Cori contro i neri, Luigi Garlando si rivolge ai piccoli

«In curva scatenate la ricreazione: saltate, urlate… “Vai!”, “Alé!”. Usate le vocali aperte, le più lontane dalle “u” chiuse come culi di gallina. Non conta il colore della pelle, voi abituati a studiare in classi piene di amici arrivati da lontano, manco ci fate caso»

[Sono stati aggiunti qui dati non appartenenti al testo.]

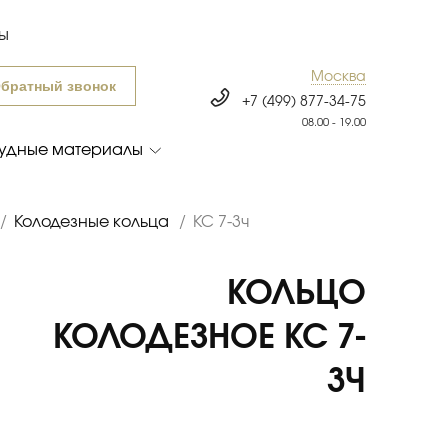
ты
Москва
братный звонок
+7 (499) 877-34-75
08.00 - 19.00
удные материалы
/
Колодезные кольца
/
КС 7-3ч
КОЛЬЦО
КОЛОДЕЗНОЕ КС 7-
3Ч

«Non giocate a fare gli adulti, ripulite lo stadio». Luigi Garlando, scrittore e firma autorevole della Gazzetta dello sport, dalle colonne della Rosea lancia un invito ai piccoli tifosi se questi nella prossima gara interna di campionato (Inter-Sassuolo) potranno occupare quella curva del tifo nerazzurro al momento squalificata. Noti i fatti, durante Inter-Napoli, dal primo minuto ogni volta che Koulibaly, in assoluto il migliore fra i ventidue in campo, tocca il pallone dalla curva interista si alzano cori razzisti. Cento, duecento imbecilli, dicono le cronache, urlano “Buuu!”. Il resto del pubblico sorvola. Male, molto male. Ignorare non fa bene al calcio, né ai piccoli che imparano dai grandi a distinguere cosa è giusto e cosa non è giusto. Gramsci, come ci ha ricordato in un libro Massimo Leonardelli, odiava gli indifferenti.

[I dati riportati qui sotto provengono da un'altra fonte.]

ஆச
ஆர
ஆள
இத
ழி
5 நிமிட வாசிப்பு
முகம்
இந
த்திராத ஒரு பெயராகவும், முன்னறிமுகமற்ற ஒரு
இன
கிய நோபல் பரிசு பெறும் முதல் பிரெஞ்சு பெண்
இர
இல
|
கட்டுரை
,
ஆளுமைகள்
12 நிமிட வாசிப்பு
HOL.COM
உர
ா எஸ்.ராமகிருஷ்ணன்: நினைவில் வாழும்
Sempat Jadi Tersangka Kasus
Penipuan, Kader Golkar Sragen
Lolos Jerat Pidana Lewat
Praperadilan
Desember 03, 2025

Sarebbe stato sufficiente, dunque, sommergere quella manciata di cori incivili con settantamila applausi rivolti al calciatore senegalese e non disinteressarsi. O, peggio, alla prima occasione dire che «Più – certe cose – si ignorano, meglio è!». Non è così, la panchina del Napoli, in testa il tecnico, gli stessi calciatori azzurri in campo, richiamano l’arbitro perché sospenda temporaneamente la gara. Insomma, dare un segnale forte: «Signori, o fate i bravi, oppure andiamo tutti a casa a ripassare la storia».

Koulibaly ha perso la testa, ha cominciato a giocare male, ha commesso fallo, preso un’ammonizione, poi applaudito l’arbitro. In segno di scherno, interpretiamo, come a dire «Complimenti, arbitro, con me applica il regolamento e non si è ancora accorto che da un’ora c’è chi mi dà del “Buuu!”?”. Espulso, il direttore di gara non sente i cori, ma un applauso smorzato da guantoni di lana, perché a Milano, quella sera fa freddo, sì.

Dalla sera stessa, ognuno dice la sua, all’indomani il dibattito prosegue. C’è la proposta dell’Inter che spiega la sua storia. “Internazionale” sta per squadra che rappresenta una stretta di mano fra i popoli. Non è un caso che durante il ventennio fascista promotore di leggi razziali, imponga alla società milanese di chiamarsi “Ambrosiana”. La società, oggi di proprietà cinese, sposa la nobile causa, condivide lo scopo con cui più di cento anni fa fu fondata l’Internazionale (dopo la caduta del fascismo, si riappropria della sua “ragione sociale” per esteso), emette un comunicato. Non fa ricorso alla chiusura della Curva. Ritiene che quei duecento abbiano scambiato lo stadio per un’arena. Dunque, punizione giusta. Propone, piuttosto, di aprire quella curva ai tifosi più piccoli perché insegnino ai più grandi come si sta al mondo.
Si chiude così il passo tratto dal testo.